Charu Chanana, Chief Investment Strategist, Saxo, Singapore
Chanana emphasized that Trump’s early presidency has already introduced significant market uncertainty. She pointed out that markets had initially reacted positively to the absence of tariff threats in Trump’s inaugural speech. However, the announcement of tariffs on Canada and Mexico reaffirmed the risks, even as the lack of mention of China leaves room for potential negotiations.
Boris Kovacevic, Global Macro Strategist, Convera, Vienna
Kovacevic warned that sudden policy changes and increased volatility could become the new normal under Trump’s administration. He noted that Europe is particularly vulnerable, facing economic pressures from both the U.S. and China amid domestic political uncertainty.

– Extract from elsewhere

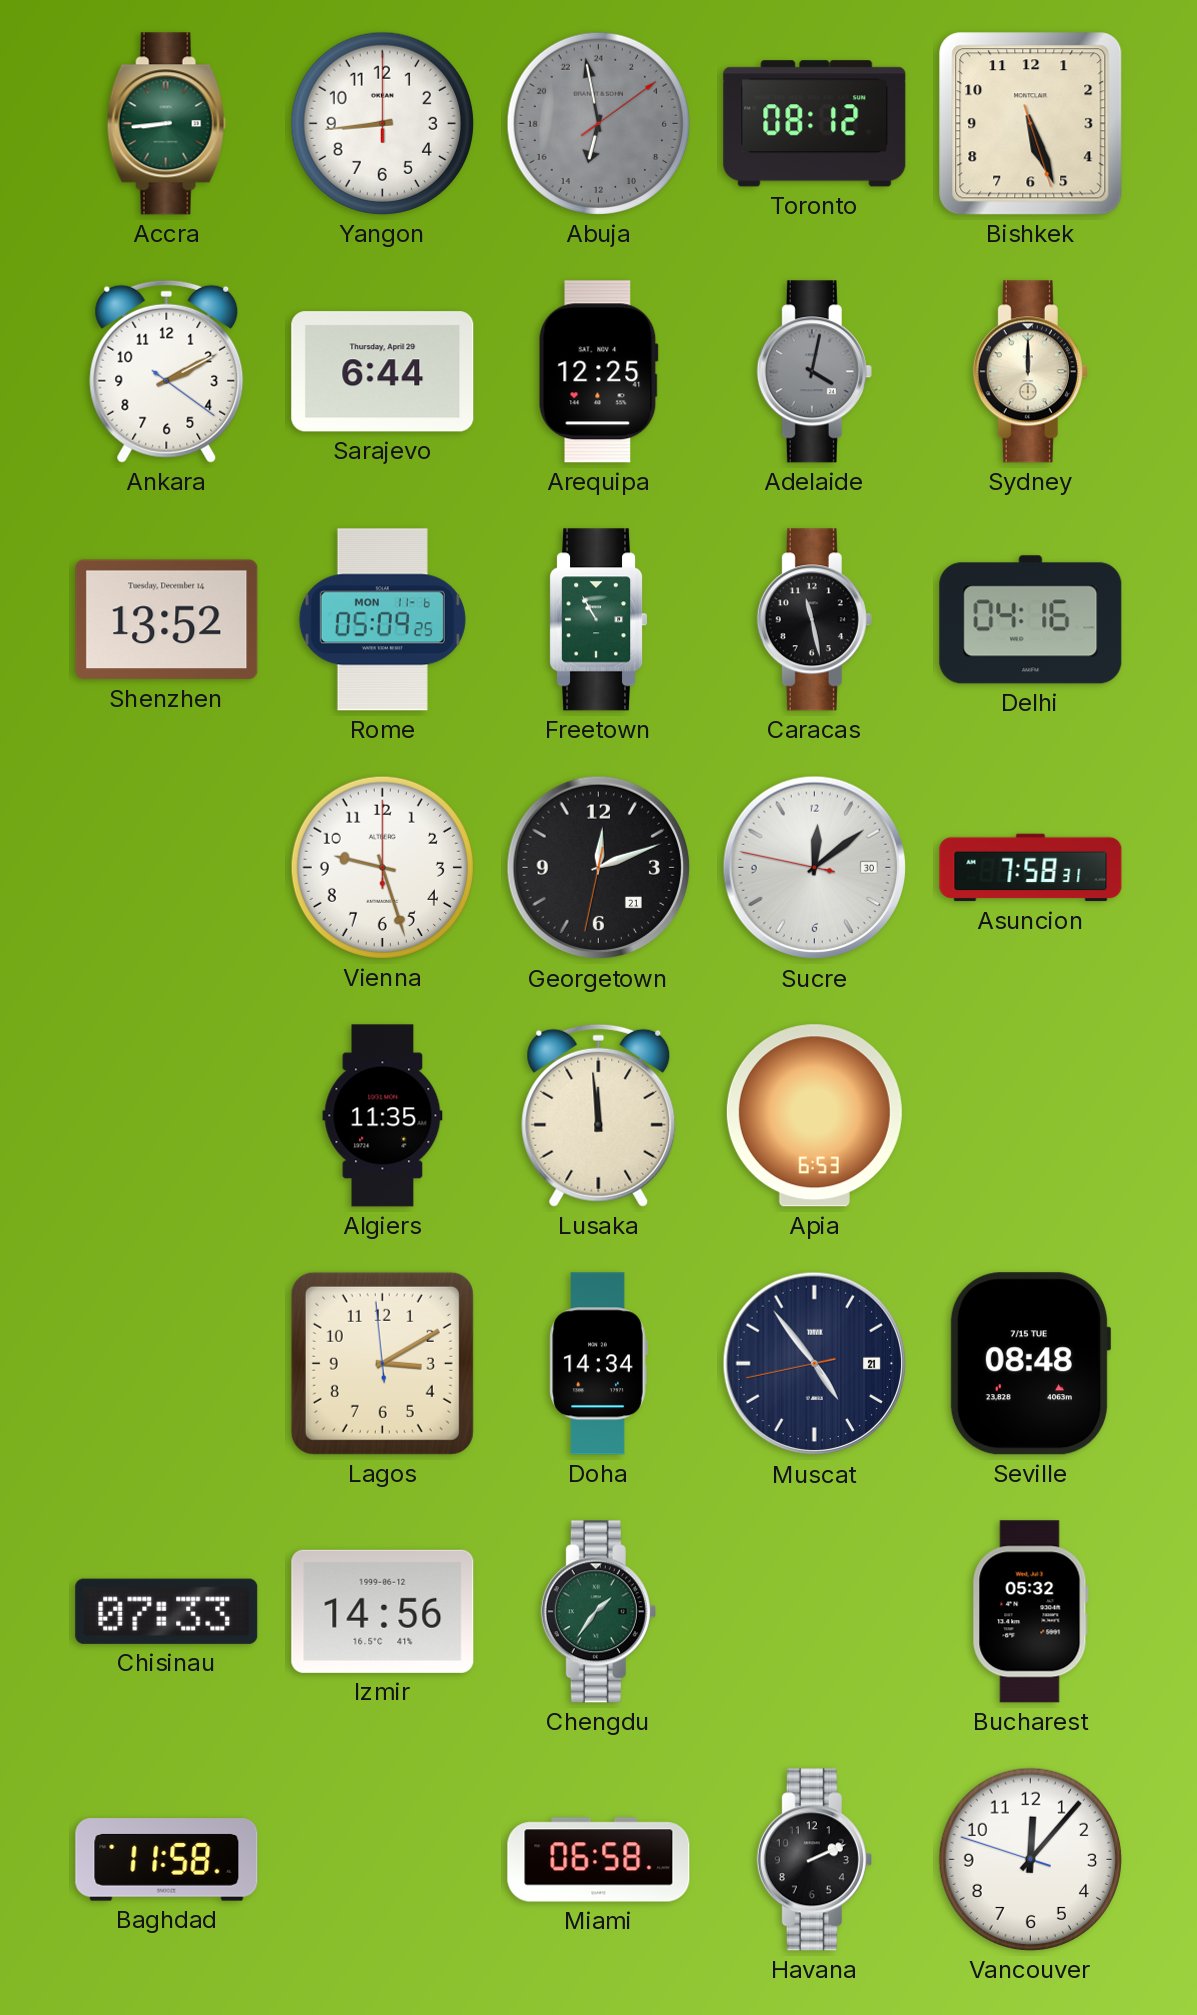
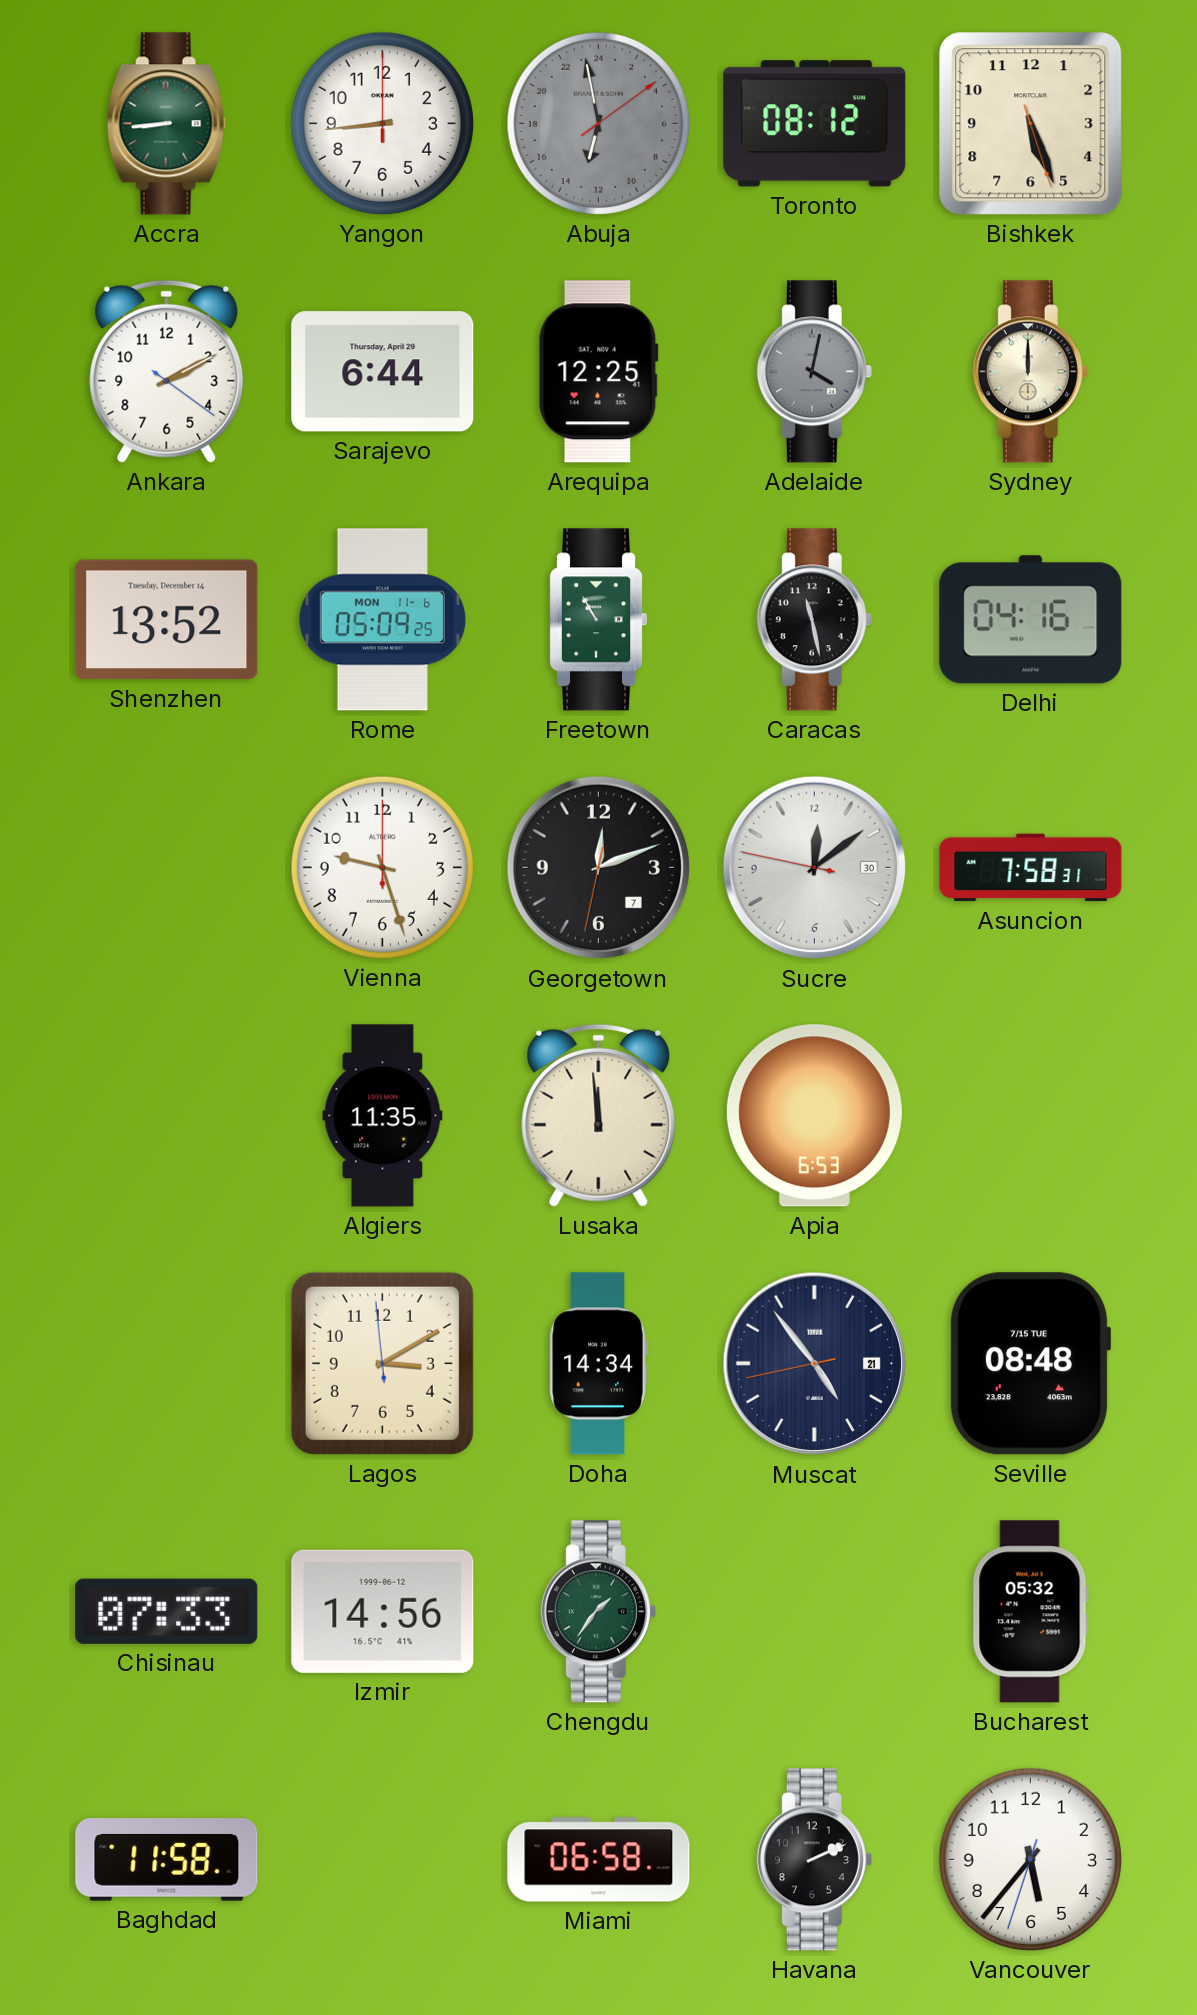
Georgetown date: 21 -> 7
Vancouver: 12:06 -> 5:36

Market Response to Tariff Delay
Rick Meckler, Partner, Cherry Lane Investments, New Vernon, New Jersey
Meckler observed that the delay in tariff implementation provided some relief to the markets. He believes that the decision to study and negotiate tariffs rather than implementing them immediately is encouraging, suggesting that market disruption might be less severe than initially feared.

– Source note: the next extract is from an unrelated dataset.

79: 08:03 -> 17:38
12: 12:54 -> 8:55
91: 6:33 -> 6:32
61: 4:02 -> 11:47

Eugene Epstein, Head of Trading and Structured Products, North America, Moneycorp, New Jersey
Epstein pointed out that Trump’s tariff strategy remains consistent with his previous term, using them as a negotiating tool. He urged caution, noting that the lack of immediate action does not imply that tariffs won’t be imposed in the future.
Potential Inflation Concerns
Zachary Griffiths, Senior Investment Grade Strategist, CreditSights, Charlotte, North Carolina
Griffiths expressed skepticism about the market’s optimistic reaction to the tariff delay. He warned that a gradual rollout of high tariffs could still pose inflationary risks, potentially leading to tighter monetary policy from the Federal Reserve.
Sector-Specific Impacts
Nigel Green, CEO, deVere Group
Green highlighted the energy sector as a potential beneficiary of Trump’s policies. He expects deregulation and increased domestic production to drive growth in oil and gas companies, leading to higher profitability and stock gains.
Marc Chandler, Chief Market Strategist, Bannockburn Global Forex, New York
Chandler questioned Trump’s revenue projections from tariffs, arguing that the figures cited are unrealistic given the scale of U.S. imports. He stressed that whether tariffs are imposed immediately or later, their economic impact would remain substantial.
While markets initially reacted positively to the delay in tariff implementation, analysts caution that further announcements could increase volatility and inflation concerns. Investors are advised to remain cautious and prepare for potential shifts in U.S. trade policy.